"I almost lost my new title to-day, after you and the ladies had left the Council."
"Why, George boy!" exclaimed Mr. Evans. "What have you done?"
"Nothing, it seems, except to be successful. The Council objected to my holding the title of chief and having a chief's vote in the affairs of the people, and at the same time being Government interpreter. They said it would give me too much power to retain both positions. I must give up one—my title or my Government position."
"What did you do?" demanded Mr. Evans, eagerly.
"Nothing, again," smiled the young chief. "But my mother did something. She took the floor of the Council, and spoke for forty minutes. She said I must hold the positions of chief which she had made for me, as well as of interpreter which I had made for myself; that if the Council objected, she would forever annul the chief's title in her own family; she would never appoint one in my place, and that we proud, arrogant Mohawks would then have only eight representatives in Council—only be on a level with, as she expressed it, 'those dogs of Senecas.' Then she clutched her broadcloth about her, turned her back on us all, and left the Council."
"What did the Council do?" gasped Mr. Evans.
"Accepted me as chief and interpreter," replied the young man, smiling. "There was nothing else to do."
"Oh, you royal woman! You loyal, loyal mother!" cried Lydia to herself. "How I love you for it!"
Then she crept away just as Mr. Evans had sprung forward with both hands extended towards the young chief, his eyes beaming with almost fatherly delight.

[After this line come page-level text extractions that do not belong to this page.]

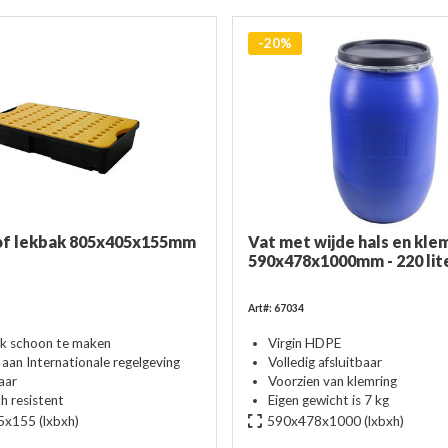
-20%
of lekbak 805x405x155mm
Vat met wijde hals en kle
590x478x1000mm - 220 lit
Art#: 67034
jk schoon te maken
Virgin HDPE
aan Internationale regelgeving
Volledig afsluitbaar
aar
Voorzien van klemring
h resistent
Eigen gewicht is 7 kg
5x155
(lxbxh)
590x478x1000
(lxbxh)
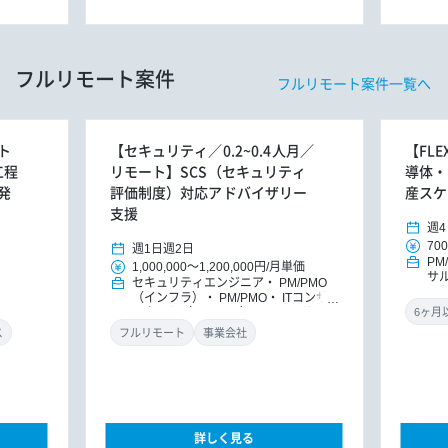
フルリモート案件
フルリモート案件一覧へ
ト
【セキュリティ／0.2~0.4人月／
【FL
工程
リモート】SCS（セキュリティ
導体・
発
評価制度）対応アドバイザリー
産スケ
支援
週4
700
週1日
週2日
PM
1,000,000
～
1,200,000円
/
月単価
サ
セキュリティエンジニア
PM/PMO
ッ
（インフラ）
PM/PMO
ITコンサ
ルタント（インフラ）
ITコンサルタ
ント
DXコンサルタント
ス
フルリモート
事業会社
詳しく見る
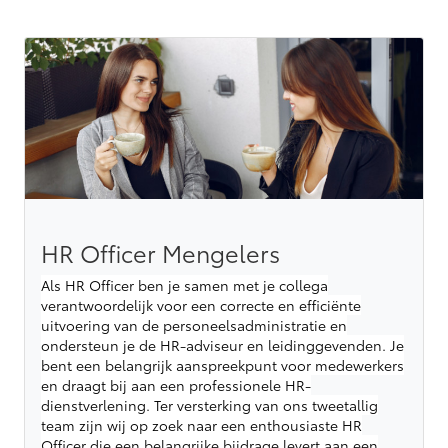
HR Officer Mengelers
Als HR Officer ben je samen met je collega
verantwoordelijk voor een correcte en efficiënte
uitvoering van de personeelsadministratie en
ondersteun je de HR-adviseur en leidinggevenden. Je
bent een belangrijk aanspreekpunt voor medewerkers
en draagt bij aan een professionele HR-
dienstverlening. Ter versterking van ons tweetallig
team zijn wij op zoek naar een enthousiaste HR
Officer die een belangrijke bijdrage levert aan een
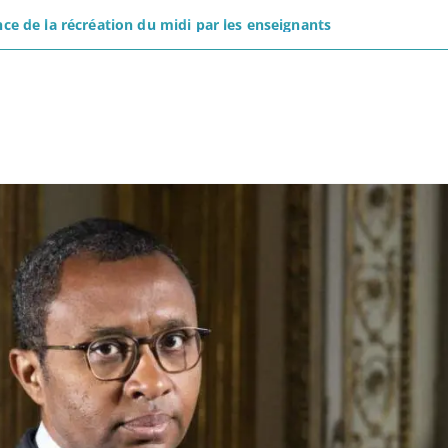
nce de la récréation du midi par les enseignants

Unconsciously to herself, the English girl's interest in the young chief had grown rapidly year after year. She was also unconscious of his aim at constant companionship with herself. His devotion to her sister, whose delicate health alarmed them all, more and more, as time went on, was only another royal road to Lydia's heart. Elizabeth was becoming frail, shadowy, her appetite was fitful, her eyes larger and more wistful, her fingers smaller and weaker. No one seemed to realize the insidious oncreepings of "the white man's disease," consumption, that was paling Elizabeth's fine English skin, heightening her glorious English color, sapping her delicate English veins. Only young George would tell himself over and over: "Mrs. Evans is going away from us some day, and Lydia will be left with no one in the world but me—no one but me to understand—or to—care."